Our Integration processes have been defined keeping two key principles in mind - Ease and Security. As a Merchant, integrating your Website with our Payment Gateway can take as less as an hour. At the same time, the built in security measures ensure that your, and your Customers data, is secure.
Ease You can be online with Shimotomo within hours of signing up with us. Shimotomo offers online live chat support during the integration process and easy to use integration kits to integrate the Payment Process within your normal flow.
» You are NOT Required to purchase a Digital Certificate or enable SSL. This reduces your cost and makes the integration process quicker, without reducing the security. Shimotomo has a 128 bit SSL Certificate which takes care of secure encrypted communication with the Customer
» The integration process consists of simplt HTTP Redirection between your website and the Payment Gateway server
» Despite the fact that the integration is a simple redirection, we still provide you ready-made pages in ASP, PHP, JSP and Perl.

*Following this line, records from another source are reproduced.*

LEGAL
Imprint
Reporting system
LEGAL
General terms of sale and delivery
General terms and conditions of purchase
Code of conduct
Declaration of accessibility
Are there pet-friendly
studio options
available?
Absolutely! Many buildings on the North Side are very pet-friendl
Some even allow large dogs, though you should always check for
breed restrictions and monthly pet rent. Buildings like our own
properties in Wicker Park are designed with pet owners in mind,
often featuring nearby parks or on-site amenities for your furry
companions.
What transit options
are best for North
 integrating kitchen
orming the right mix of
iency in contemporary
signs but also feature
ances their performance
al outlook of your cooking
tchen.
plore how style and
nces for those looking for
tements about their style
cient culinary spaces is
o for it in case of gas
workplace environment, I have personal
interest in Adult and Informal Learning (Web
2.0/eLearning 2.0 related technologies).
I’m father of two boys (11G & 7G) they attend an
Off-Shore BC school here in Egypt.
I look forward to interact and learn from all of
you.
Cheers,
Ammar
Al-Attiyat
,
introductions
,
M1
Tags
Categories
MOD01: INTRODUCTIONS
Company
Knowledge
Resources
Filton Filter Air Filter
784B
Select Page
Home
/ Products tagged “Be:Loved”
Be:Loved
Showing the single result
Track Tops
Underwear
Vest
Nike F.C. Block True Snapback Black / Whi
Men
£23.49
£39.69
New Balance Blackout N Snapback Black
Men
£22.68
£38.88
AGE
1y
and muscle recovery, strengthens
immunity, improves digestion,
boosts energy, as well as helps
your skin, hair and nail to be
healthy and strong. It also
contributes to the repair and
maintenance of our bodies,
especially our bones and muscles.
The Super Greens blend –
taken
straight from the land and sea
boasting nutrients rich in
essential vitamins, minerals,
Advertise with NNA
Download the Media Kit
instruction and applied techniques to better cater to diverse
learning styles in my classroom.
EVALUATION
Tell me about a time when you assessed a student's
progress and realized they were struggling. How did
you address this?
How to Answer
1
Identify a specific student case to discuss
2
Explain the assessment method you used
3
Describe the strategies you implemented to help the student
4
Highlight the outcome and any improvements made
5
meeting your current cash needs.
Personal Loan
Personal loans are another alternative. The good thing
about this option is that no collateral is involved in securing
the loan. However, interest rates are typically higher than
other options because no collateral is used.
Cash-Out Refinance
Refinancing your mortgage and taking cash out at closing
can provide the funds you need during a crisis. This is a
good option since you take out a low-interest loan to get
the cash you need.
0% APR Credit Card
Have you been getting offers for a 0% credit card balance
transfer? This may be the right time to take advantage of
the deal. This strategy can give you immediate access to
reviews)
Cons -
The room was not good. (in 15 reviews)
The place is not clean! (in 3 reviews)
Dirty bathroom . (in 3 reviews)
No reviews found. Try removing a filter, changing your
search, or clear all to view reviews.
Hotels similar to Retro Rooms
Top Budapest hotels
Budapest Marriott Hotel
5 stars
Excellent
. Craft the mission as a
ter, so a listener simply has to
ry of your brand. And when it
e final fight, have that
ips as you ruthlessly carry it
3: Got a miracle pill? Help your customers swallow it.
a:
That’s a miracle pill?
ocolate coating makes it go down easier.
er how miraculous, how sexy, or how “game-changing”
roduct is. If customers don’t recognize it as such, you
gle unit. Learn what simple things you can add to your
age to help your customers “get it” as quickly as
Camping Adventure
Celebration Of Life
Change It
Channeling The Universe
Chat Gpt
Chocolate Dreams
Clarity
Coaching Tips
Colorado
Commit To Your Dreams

You can download these from the Documentation section. You can simply upload these pages to your webserver and start transacting.
Security
Shimotomo is not the only Payment Gateway to offer HTTP based integration. However undoubtedly Shimotomo is the only gateway that ensures security of the transaction while offering HTTP based redirection. All other Payment Gateways do not manage security of the transaction data when it is transmitted over HTTP between the Merchant Server and the Shimotomo gateway. Shimotomo on the other hand uses a simple, yet elegant, checksum algorithm for all data transfer between your website and the Payment Gateway. While this sounds quite simple, NO other Payment Gateway actually implements a Checksum based security mechanism in HTTP integration. This can allow a smart, tech-savvy Customer to modify the amount of transaction, as well as the status of a transaction during the transaction flow.
Checksum: This refers to a random numeric string generated using a mathematical algorithm and data bit shifting operations to ensure that data is not tampered in transit. The way it works is lets say a message has to be sent from A to B. A and B both mutually agree on a Key that only both of them possess. A checksum is generated by a mathematical function using the message and the Key as input. This checksum is then sent alongwith the message to B. B then recalculates this checksum using the Key and the same algorithm. If the checksum that B calculates is different from the checksum that A passed then the data was tampered along the way. Ideally the best checksum algorithms produce a very large change in the checksum with the smallest change in the data. The algorithm we use is a standard Adler32 which is used for CRC checks in data and is one of the most efficient algorithms for checksum generation.